6Yo dije: Vosotros sois dioses, é hijos todos vosotros del Altísimo. 7Empero como hombres moriréis, y caeréis como cualquiera de los tiranos. 8Levántate, oh Dios, juzga la tierra: porque tú heredarás en todas las gentes.
Capítulo 83
1Canción: Salmo de Asaph.
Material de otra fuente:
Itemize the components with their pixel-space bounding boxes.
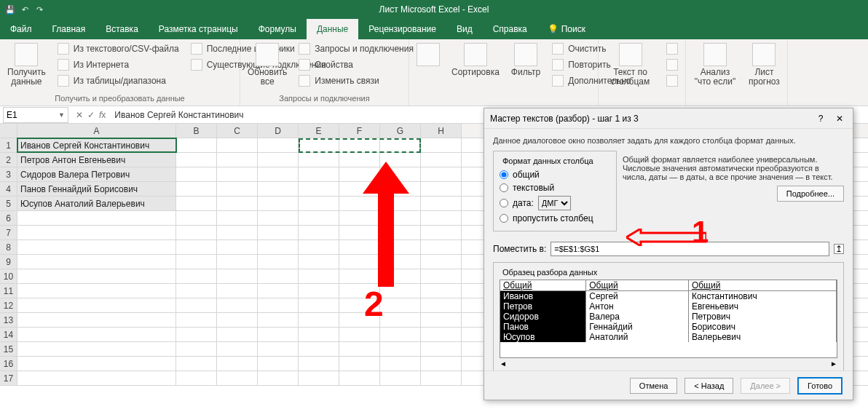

OH Dios, no tengas silencio: no calles, oh Dios, ni te estés quieto. 2Porque he aquí que braman tus enemigos; y tus aborrecedores han alzado cabeza. 3Sobre tu pueblo han consultado astuta y secretamente, y han entrado en consejo contra tus escondidos. 4Han dicho: Venid, y cortémoslos de ser pueblo, y no haya más memoria del nombre de Israel. 5Por esto han conspirado de corazón á una, contra ti han hecho liga;
6Los pabellones de los Idumeos y de los Ismaelitas, Moab y los Agarenos; 7Gebal, y Ammón, y Amalec; los Filisteos con los habitadores de Tiro. 8También el Assur se ha juntado con ellos: son por brazo á los hijos de Lot. (Selah.) 9Hazles como á Madián; como á Sísara, como á Jabín en el arroyo de Cisón; 10Que perecieron en Endor, fueron hechos muladar de la tierra.
11Pon á ellos y á sus capitanes como á Oreb y como á Zeeb; y como á Zeba y como á Zalmunna, á todos sus príncipes; 12Que han dicho: Heredemos para nosotros las moradas de Dios. 13Dios mío, ponlos como á torbellinos; como á hojarascas delante del viento. 14Como fuego que quema el monte, como llama que abrasa las breñas. 15Persíguelos así con tu tempestad, y asómbralos con tu torbellino.
16Llena sus rostros de vergüenza; y busquen tu nombre, oh Jehová. 17Sean afrentados y turbados para siempre; y sean deshonrados, y perezcan. 18Y conozcan que tu nombre es JEHOVÁ; tú solo Altísimo sobre toda la tierra.
Capítulo 84
1Al Músico principal: sobre Gittith: Salmo para los hijos de Coré. ¡CUÁN amables son tus moradas, oh Jehová de los ejércitos! 2Codicia y aun ardientemente desea mi alma los atrios de Jehová: mi corazón y mi carne cantan al Dios vivo. 3Aun el gorrión halla casa, y la golondrina nido para sí, donde ponga sus pollos en tus altares, oh Jehová de los ejércitos, rey mío, y Dios mío. 4Bienaventurados los que habitan en tu casa: perpetuamente te alabarán. (Selah.) 5Bienaventurado el hombre que tiene su fortaleza en ti; en cuyo corazón están tus caminos.
6Atravesando el valle de Baca pónenle por fuente, cuando la lluvia llena los estanques. 7Irán de fortaleza en fortaleza, verán á Dios en Sión. 8Jehová Dios de los ejércitos, oye mi oración: escucha, oh Dios de Jacob. (Selah.) 9Mira, oh Dios, escudo nuestro, y pon los ojos en el rostro de tu ungido. 10Porque mejor es un día en tus atrios que mil fuera de ellos: escogería antes estar á la puerta de la casa de mi Dios, que habitar en las moradas de maldad.
11Porque sol y escudo es Jehová Dios: gracia y gloria dará Jehová: no quitará el bien á los que en integridad andan. 12Jehová de los ejércitos, dichoso el hombre que en ti confía.